_Exercise aim:_ Count how many lines below include the word "avec". Answer with a number only.

***** Input data *****

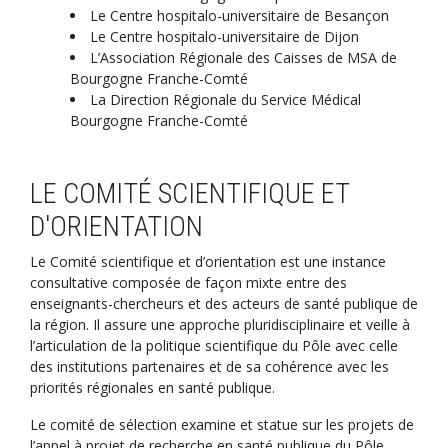
Le Centre hospitalo-universitaire de Besançon
Le Centre hospitalo-universitaire de Dijon
L’Association Régionale des Caisses de MSA de
Bourgogne Franche-Comté
La Direction Régionale du Service Médical
Bourgogne Franche-Comté
LE COMITÉ SCIENTIFIQUE ET
D'ORIENTATION
Le Comité scientifique et d’orientation est une instance
consultative composée de façon mixte entre des
enseignants-chercheurs et des acteurs de santé publique de
la région. Il assure une approche pluridisciplinaire et veille à
l’articulation de la politique scientifique du Pôle avec celle
des institutions partenaires et de sa cohérence avec les
priorités régionales en santé publique.
Le comité de sélection examine et statue sur les projets de
l’appel à projet de recherche en santé publique du Pôle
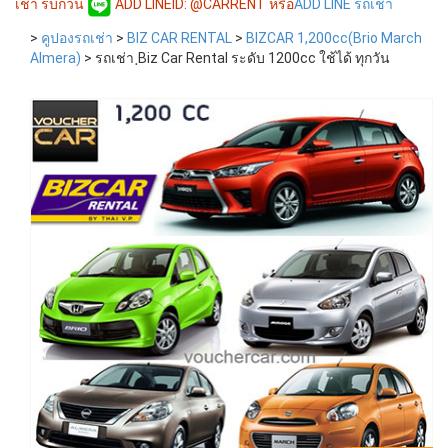
เช่า รบกวน
ADD LINEID: @CARRENT หรือ
ADD LINE รถเช่า
>
คูปองรถเช่า
>
BIZ CAR RENTAL
>
BIZCAR 1,200cc(Brio March
Almera)
>
รถเช่า ฺBiz Car Rental ระดับ 1200cc ใช้ได้ ทุกวัน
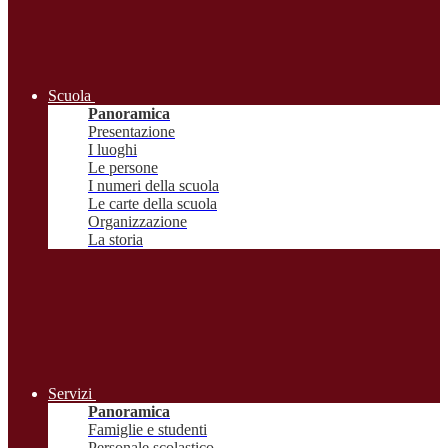
Scuola
Panoramica
Presentazione
I luoghi
Le persone
I numeri della scuola
Le carte della scuola
Organizzazione
La storia
Servizi
Panoramica
Famiglie e studenti
Personale scolastico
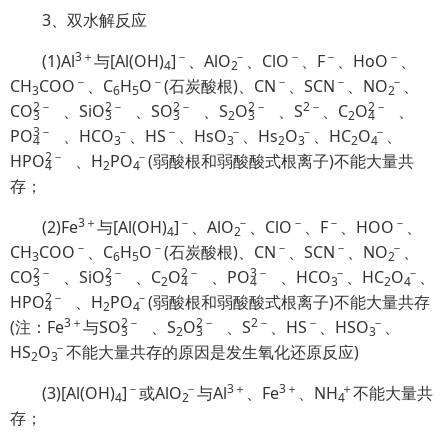
3、双水解反应
3＋
－
－
－
－
－
(1)Al
与[Al(OH)
]
、Al
O
、ClO
、F
、HoO
、
4
2
－
－
－
－
－
CH
COO
、C
H
O
(石炭酸根)、CN
、SCN
、N
O
、
3
6
5
2
2
－
2
－
2
－
2
－
2－
2
－
C
O
、Si
O
、S
O
、S
O
、S
、C
O
、
3
3
3
2
3
2
4
3
－
－
－
－
－
－
P
O
、HC
O
、HS
、Hs
O
、Hs
O
、HC
O
、
4
3
3
2
3
2
4
2
－
－
HP
O
、H
P
O
(弱酸根和弱酸酸式根离子)不能大量共
4
2
4
存；
3＋
－
－
－
－
－
(2)Fe
与[Al(OH)
]
、Al
O
、ClO
、F
、HOO
、
4
2
－
－
－
－
－
CH
COO
、C
H
O
(石炭酸根)、CN
、SCN
、N
O
、
3
6
5
2
2
－
2
－
2
－
3
－
－
－
C
O
、Si
O
、C
O
、P
O
、HC
O
、HC
O
、
3
3
2
4
4
3
2
4
2
－
－
HP
O
、H
P
O
(弱酸根和弱酸酸式根离子)不能大量共存
4
2
4
3＋
2
－
2
－
2－
－
－
(注：Fe
与S
O
、S
O
、S
、HS
、HS
O
、
3
2
3
3
－
HS
O
不能大量共存的原因是发生氧化还原反应)
2
3
－
－
3＋
3＋
＋
(3)[Al(OH)
]
或Al
O
与Al
、Fe
、
NH
不能大量共
4
2
4
存；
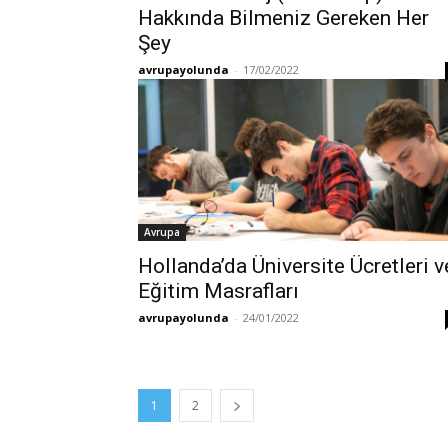
Hakkında Bilmeniz Gereken Her
Şey
avrupayolunda
-
17/02/2022
Avrupa
Hollanda’da Üniversite Ücretleri v
Eğitim Masrafları
avrupayolunda
-
24/01/2022
1
2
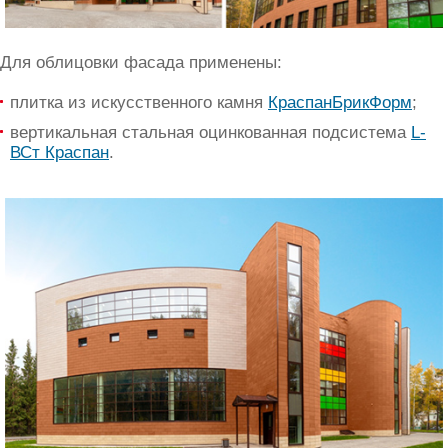
Для облицовки фасада применены:
плитка из искусственного камня
КраспанБрикФорм
;
вертикальная стальная оцинкованная подсистема
L-
ВСт Краспан
.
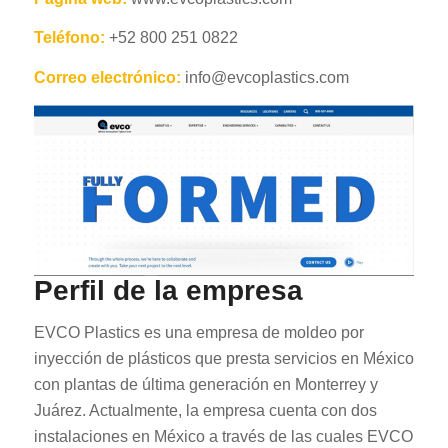
Teléfono:
+52 800 251 0822
Correo electrónico:
info@evcoplastics.com
Perfil de la empresa
EVCO Plastics es una empresa de moldeo por
inyección de plásticos que presta servicios en México
con plantas de última generación en Monterrey y
Juárez. Actualmente, la empresa cuenta con dos
instalaciones en México a través de las cuales EVCO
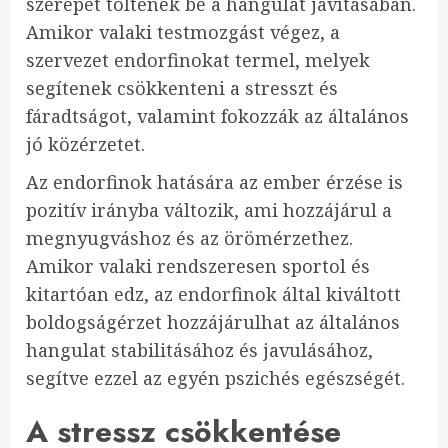
szerepet töltenek be a hangulat javításában.
Amikor valaki testmozgást végez, a
szervezet endorfinokat termel, melyek
segítenek csökkenteni a stresszt és
fáradtságot, valamint fokozzák az általános
jó közérzetet.
Az endorfinok hatására az ember érzése is
pozitív irányba változik, ami hozzájárul a
megnyugváshoz és az örömérzethez.
Amikor valaki rendszeresen sportol és
kitartóan edz, az endorfinok által kiváltott
boldogságérzet hozzájárulhat az általános
hangulat stabilitásához és javulásához,
segítve ezzel az egyén pszichés egészségét.
A stressz csökkentése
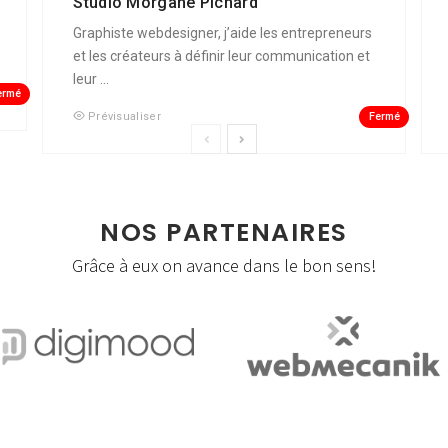
Studio Morgane Pichard
Graphiste webdesigner, j’aide les entrepreneurs
et les créateurs à définir leur communication et
leur ...
ermé
Fermé
Prévisualiser
NOS PARTENAIRES
Grâce à eux on avance dans le bon sens!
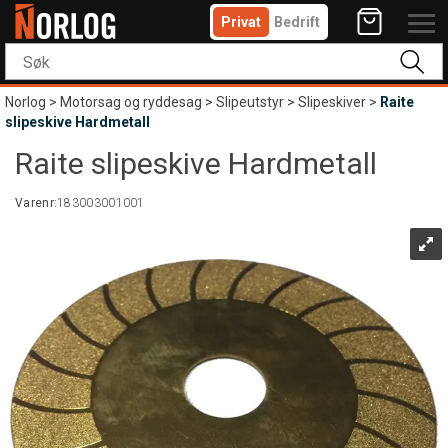
Privat
Bedrift
Norlog
>
Motorsag og ryddesag
>
Slipeutstyr
>
Slipeskiver
>
Raite
slipeskive Hardmetall
Raite slipeskive Hardmetall
Varenr:
183003001001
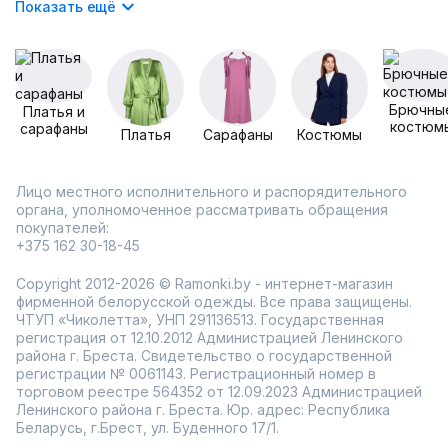
Показать ещё
Брючны
Платья и
костюм
сарафаны
Платья
Сарафаны
Костюмы
Лицо местного исполнительного и распорядительного
органа, уполномоченное рассматривать обращения
покупателей:
+375 162 30-18-45
Copyright 2012-2026 © Ramonki.by - интернет-магазин
фирменной белорусской одежды. Все права защищены.
ЧТУП «Чиколетта», УНП 291136513. Государственная
регистрация от 12.10.2012 Администрацией Ленинского
района г. Бреста. Свидетельство о государственной
регистрации № 0061143. Регистрационный номер в
торговом реестре 564352 от 12.09.2023 Администрацией
Ленинского района г. Бреста. Юр. адрес: Республика
Беларусь, г.Брест, ул. Буденного 17/1.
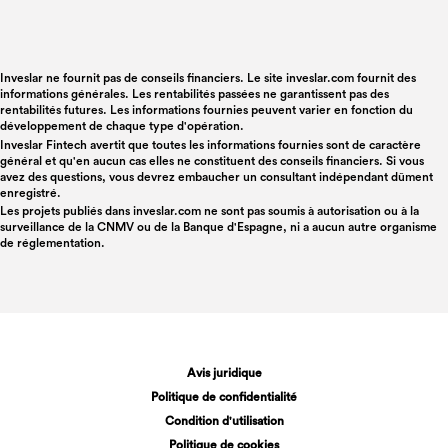
Inveslar ne fournit pas de conseils financiers. Le site inveslar.com fournit des
informations générales. Les rentabilités passées ne garantissent pas des
rentabilités futures. Les informations fournies peuvent varier en fonction du
développement de chaque type d'opération.
Inveslar Fintech avertit que toutes les informations fournies sont de caractère
général et qu'en aucun cas elles ne constituent des conseils financiers. Si vous
avez des questions, vous devrez embaucher un consultant indépendant dûment
enregistré.
Les projets publiés dans
inveslar.com
ne sont pas soumis à autorisation ou à la
surveillance de la CNMV ou de la Banque d'Espagne, ni a aucun autre organisme
de réglementation.
Avis juridique
Politique de confidentialité
Condition d'utilisation
Politique de cookies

*****

_Output for this task:_ 2